Pero esta carrera por aparentar no los impacta sólo a ellos. Los adultos también se ven atrapados por la necesidad de mostrar una vida que es ficticia. Ficticia porque nadie es feliz todo el tiempo, ni tiene una familia perfecta o el trabajo perfecto. La incoherencia está a la orden del día en posteos como “sos el amor de mi vida”, pero en la realidad no soportan más a esa persona; “felicitaciones al mejor jefe”, cuando no ven la hora de que se jubile; “te elegiría mil veces”, aunque todos los días amenacen con separarse.
¿Qué ocurre en la psiquis de una persona que necesita mostrar lo que no vive? Están marcadas por una baja autoestima, poco autoconocimiento y dificultad para aceptar la realidad cómo es. Quien se conoce, sabe cuáles son sus capacidades, habilidades y limitaciones, y esto le permite lograr una autoestima sana, y así mirar la realidad tal y como es, con todo lo bello y bueno de la vida… y también lo malo y feo.
Parecer en lugar de ser
Parafraseando a Plutarco, hemos dejado de lado nuestro ser esencial para parecer lo que no somos. Olvidamos mostrar aquello que nos hace auténticamente uno e irrepetible.
Consumismo, hedonismo, exitismo, los males de nuestro tiempo, que dejan como resultado la necesidad de aparentar. Aparentar y mostrar lo que tengo, aparentar que la vida es puro placer, mostrar cada logro como un éxito incalculable.
Podemos decir que no está mal compartir las alegrías y esto es cierto. Lo malo es pretender aparentar lo que no se es para mostrarle al mundo una realidad que no se vive en plenitud porque importa más postear que disfrutar. Pero, sobre todo, el daño que produce a la autoestima de todos ver cómo “aparentemente” todo el mundo disfruta, menos yo, que estoy aquí sentada, aburrida y sola con mi celular en la mano.
Debemos reeducarnos en la autenticidad sana. Saber ser quienes somos sin avergonzarnos, con una sana autoestima y un autoconocimiento que nos permita ser mejores personas cada día, sin pretender imitar a otros porque están de moda.

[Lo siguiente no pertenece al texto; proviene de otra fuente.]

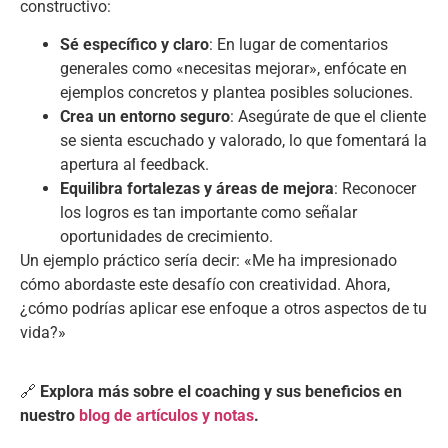
constructivo:
Sé específico y claro
: En lugar de comentarios
generales como «necesitas mejorar», enfócate en
ejemplos concretos y plantea posibles soluciones.
Crea un entorno seguro
: Asegúrate de que el cliente
se sienta escuchado y valorado, lo que fomentará la
apertura al feedback.
Equilibra fortalezas y áreas de mejora
: Reconocer
los logros es tan importante como señalar
oportunidades de crecimiento.
Un ejemplo práctico sería decir: «Me ha impresionado
cómo abordaste este desafío con creatividad. Ahora,
¿cómo podrías aplicar ese enfoque a otros aspectos de tu
vida?»
🔗
Explora más sobre el coaching y sus beneficios en
nuestro
blog de artículos y notas
.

Si logramos esto podemos acompañar a niños y jóvenes en su desarrollo personal, de manera que los contenidos visuales de las redes no minen su autoestima y los convierta en zombies seguidores de modas.
Y también es necesario recuperar la virtud de la intimidad. Ser prudentes con lo que compartimos y donde los compartimos. Ser conscientes de que todo lo que llega a las redes queda a disposición de quién las utilice, poniendo en peligro nuestro buen nombre o el de quienes queremos. Para también enseñar a niños y jóvenes la importancia de cuidar la propia intimidad, evitando exponerse para recibir likes, pensando que así van a ser queridos y aceptados.
La autora está radicada en Rafaela. Es magíster en Orientación Educativa Familiar.